• _Work to be completed_: In the entries below, how many lines hold the string "oraz"? Give only the number.

• _Exercise material_:
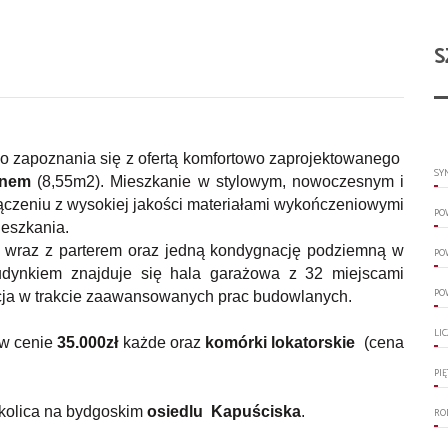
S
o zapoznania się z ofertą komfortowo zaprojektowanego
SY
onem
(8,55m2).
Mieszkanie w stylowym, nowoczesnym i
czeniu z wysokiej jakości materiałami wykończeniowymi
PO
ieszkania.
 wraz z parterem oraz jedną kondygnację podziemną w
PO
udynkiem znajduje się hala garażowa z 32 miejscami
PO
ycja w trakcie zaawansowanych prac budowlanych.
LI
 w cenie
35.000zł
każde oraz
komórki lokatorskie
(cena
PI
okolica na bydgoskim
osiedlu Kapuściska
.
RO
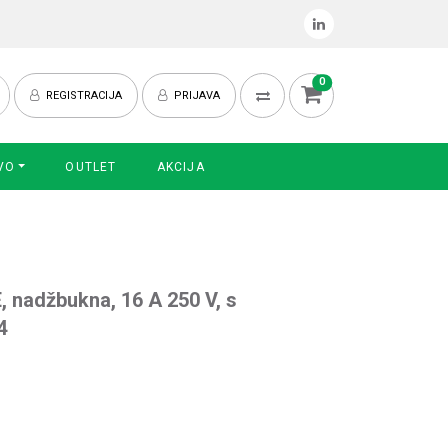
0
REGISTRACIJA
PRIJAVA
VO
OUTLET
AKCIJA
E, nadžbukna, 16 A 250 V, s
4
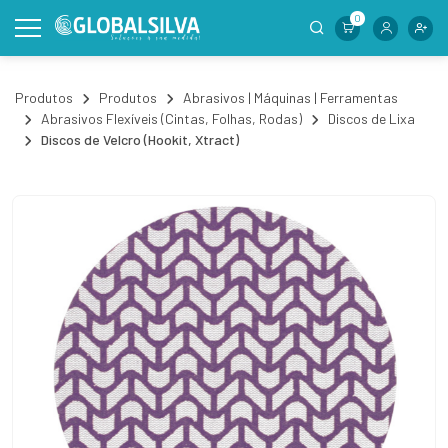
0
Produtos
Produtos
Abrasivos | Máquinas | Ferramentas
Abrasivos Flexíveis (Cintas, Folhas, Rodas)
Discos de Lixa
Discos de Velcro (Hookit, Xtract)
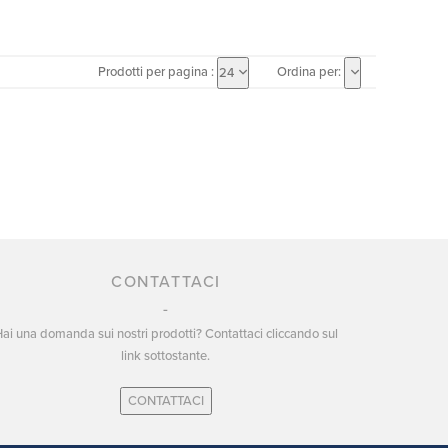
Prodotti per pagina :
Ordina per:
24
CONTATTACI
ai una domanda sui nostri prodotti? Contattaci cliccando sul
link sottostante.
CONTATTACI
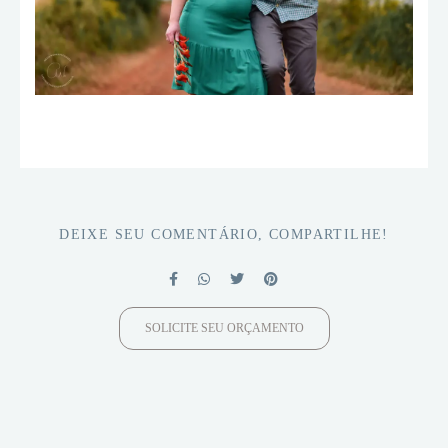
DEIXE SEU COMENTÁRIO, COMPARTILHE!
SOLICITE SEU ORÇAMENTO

==

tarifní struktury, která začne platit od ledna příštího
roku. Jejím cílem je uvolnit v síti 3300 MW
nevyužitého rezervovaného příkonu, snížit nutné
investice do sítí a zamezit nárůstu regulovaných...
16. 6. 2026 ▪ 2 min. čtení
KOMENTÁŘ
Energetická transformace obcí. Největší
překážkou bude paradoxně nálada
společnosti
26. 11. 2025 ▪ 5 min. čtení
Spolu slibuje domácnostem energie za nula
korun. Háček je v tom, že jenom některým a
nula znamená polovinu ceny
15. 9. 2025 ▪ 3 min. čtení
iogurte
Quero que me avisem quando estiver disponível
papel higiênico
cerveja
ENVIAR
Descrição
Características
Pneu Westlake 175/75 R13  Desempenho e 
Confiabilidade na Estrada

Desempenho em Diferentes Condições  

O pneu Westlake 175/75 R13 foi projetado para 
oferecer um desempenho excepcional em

• _Answer section_: 2